The work of art is born of the artist in a mysterious and secret way. From him it gains life and being. Nor is its existence casual and inconsequent, but it has a definite and purposeful strength, alike in its material and spiritual life. It exists and has power to create spiritual atmosphere; and from this inner standpoint one judges whether it is a good work of art or a bad one. If its “form” is bad it means that the form is too feeble in meaning to call forth corresponding vibrations of the soul… The artist is not only justified in using, but it is his duty to use only those forms which fulfill his own need… Such spiritual freedom is as necessary in art as it is in life."
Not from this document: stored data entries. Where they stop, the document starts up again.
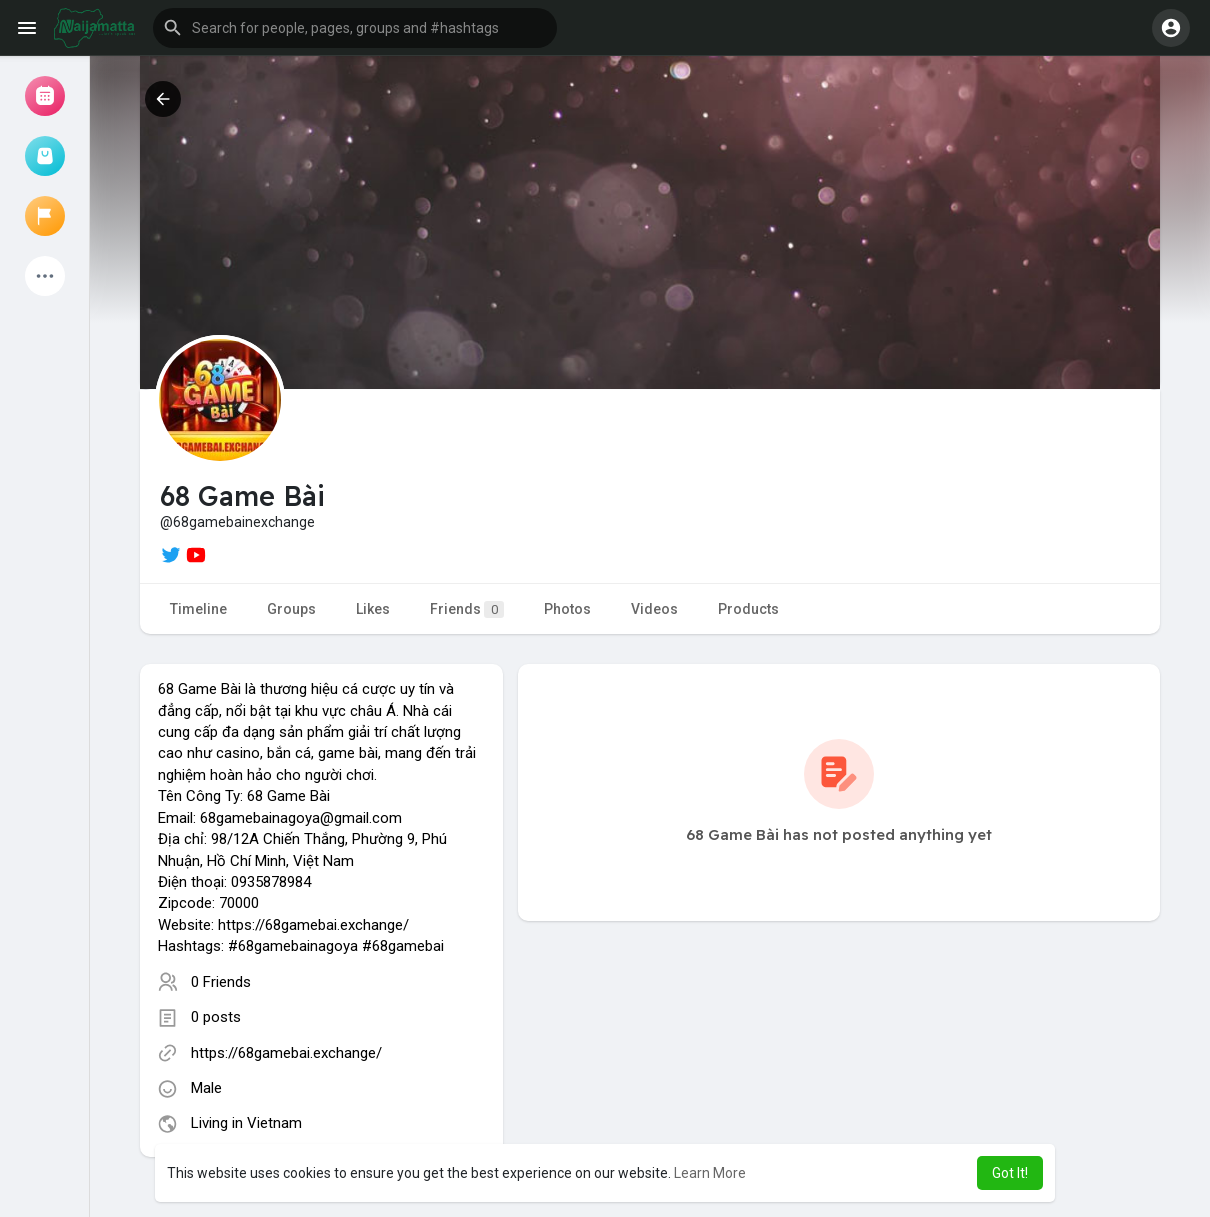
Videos (654, 609)
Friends (467, 609)
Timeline (198, 609)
- Wassily Kandinsky (1866 - 1944)

Monday, September 30, 2019

Dream Within a Dream


"Take this kiss upon the brow!
And, in parting from you now,
Thus much let me avow-
You are not wrong, who deem
That my days have been a dream;
Yet if hope has flown away
In a night, or in a day,
In a vision, or in none,
Is it therefore the less gone?
All that we see or seem
Is but a dream within a dream.

I stand amid the roar
Of a surf-tormented shore,
And I hold within my hand
Grains of the golden sand-
How few! yet how they creep
Through my fingers to the deep,
While I weep- while I weep!
O God! can I not grasp
Them with a tighter clasp?
O God! can I not save
One from the pitiless wave?
Is all that we see or seem
But a dream within a dream?"

- Edgar Allan Poe (1809 - 1849)

Sunday, September 29, 2019

Ghostly Objects


"Reality is a very subjective affair. I can only define it as a kind of gradual accumulation of information; and as specialization. If we take a lily, for instance, or any other kind of natural object, a lily is more real to a naturalist than it is to an ordinary person. But it is still more real to a botanist. And yet another stage of reality is reached with that botanist who is a specialist in lilies. You can get nearer and nearer, so to speak, to reality; but you never get near enough because reality is an infinite succession of steps, levels of perception, false bottoms, and hence unquenchable, unattainable. You can know more and more about one thing but you can never know everything about one thing: it’s hopeless. So that we live surrounded by more or less ghostly objects."